Whew. And most of us consider a trip to the Giant without a cell phone a big adventure.

During the rest of his talk, Goddard recounted more of the "500 unusual things" he had done in his life.

He talked about taking off and landing a jet on the aircraft carrier USS Independence ("Like landing on a postage stamp") and diving in a sub off California and mushing a dog sled through the High Sierras.

He talked about climbing Peru's 22,000-foot Huascaran peak and the Matterhorn, which he reportedly scaled in a blizzard after several professional guides backed out.

According to his bio, he's discussed many of these adventures on TV with Johnny Carson and Bob Hope, David Frost and NBC's Dateline. And many more were written up in National Geographic, Life and Reader's Digest, among other magazines.

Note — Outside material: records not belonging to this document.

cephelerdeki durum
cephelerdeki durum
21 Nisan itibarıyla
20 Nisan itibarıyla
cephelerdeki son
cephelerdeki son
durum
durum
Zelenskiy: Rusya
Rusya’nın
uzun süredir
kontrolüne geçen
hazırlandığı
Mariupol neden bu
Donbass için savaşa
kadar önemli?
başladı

But Goddard said he's never been driven by a need for notoriety, but rather by an overwhelming desire to experience life to its fullest.

"When I was 15, I heard regrets from so many adults who hadn't done certain things," he told the students.

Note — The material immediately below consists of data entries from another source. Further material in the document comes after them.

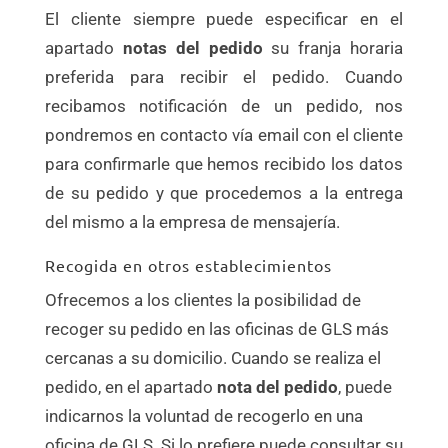
El cliente siempre puede especificar en el
apartado
notas del pedido
su franja horaria
preferida para recibir el pedido. Cuando
recibamos notificación de un pedido, nos
pondremos en contacto vía email con el cliente
para confirmarle que hemos recibido los datos
de su pedido y que procedemos a la entrega
del mismo a la empresa de mensajería.
Recogida en otros establecimientos
Ofrecemos a los clientes la posibilidad de
recoger su pedido en las oficinas de GLS más
cercanas a su domicilio. Cuando se realiza el
pedido, en el apartado
nota del pedido
, puede
indicarnos la voluntad de recogerlo en una
oficina de GLS. Si lo prefiere puede consultar su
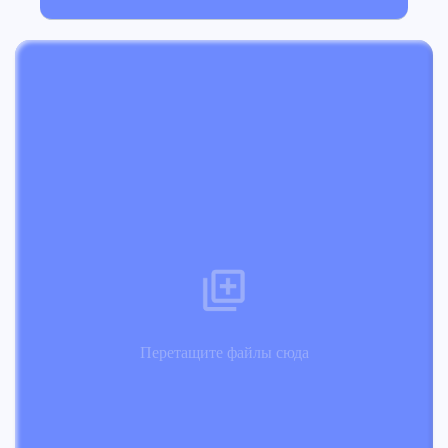
Перетащите файлы сюда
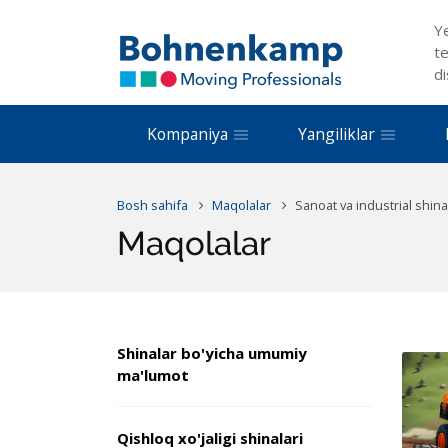
Y
te
di
Kompaniya
Yangiliklar
Bosh sahifa
Maqolalar
Sanoat va industrial shina
Maqolalar
Shinalar bo'yicha umumiy
ma'lumot
Qishloq xo'jaligi shinalari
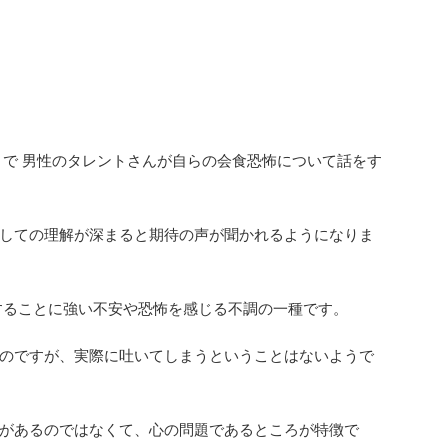
」で 男性のタレントさんが自らの会食恐怖について話をす
しての理解が深まると期待の声が聞かれるようになりま
することに強い不安や恐怖を感じる不調の一種です。
のですが、実際に吐いてしまうということはないようで
があるのではなくて、心の問題であるところが特徴で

Then, after asking them, "Don't you get tired of people who have no interest?" he went off on a delightful mini-rant about excessive TV-watching among the youth of America, which had some of the students rolling their eyes.

At least for now, John Goddard seems to have no plans to slow down. It must seem a lifetime ago that he graduated from the University of Southern California with a degree in anthropology and psychology. But his curiosity seems as strong as ever.

Last summer, he says, he went diving with sharks and sting-rays in the Caribbean. And this summer he plans to travel from Bali to Komodo Island in Indonesia, where the famously ill-tempered Komodo dragons flourish.

In two years, he plans to take his wife Carol to Kenya to go on a safari.

All together, he said, he's traveled well over a million miles, with his winter lecture tours raising the money for his various projects and adventures.

And whatever his age - no, let's not go there again - he says he's still whittling away at the goals on his boyhood list.

"But they're getting harder now," he said softly, at the end of his talk. "Like visiting the moon (No. 125). But ... maybe someday."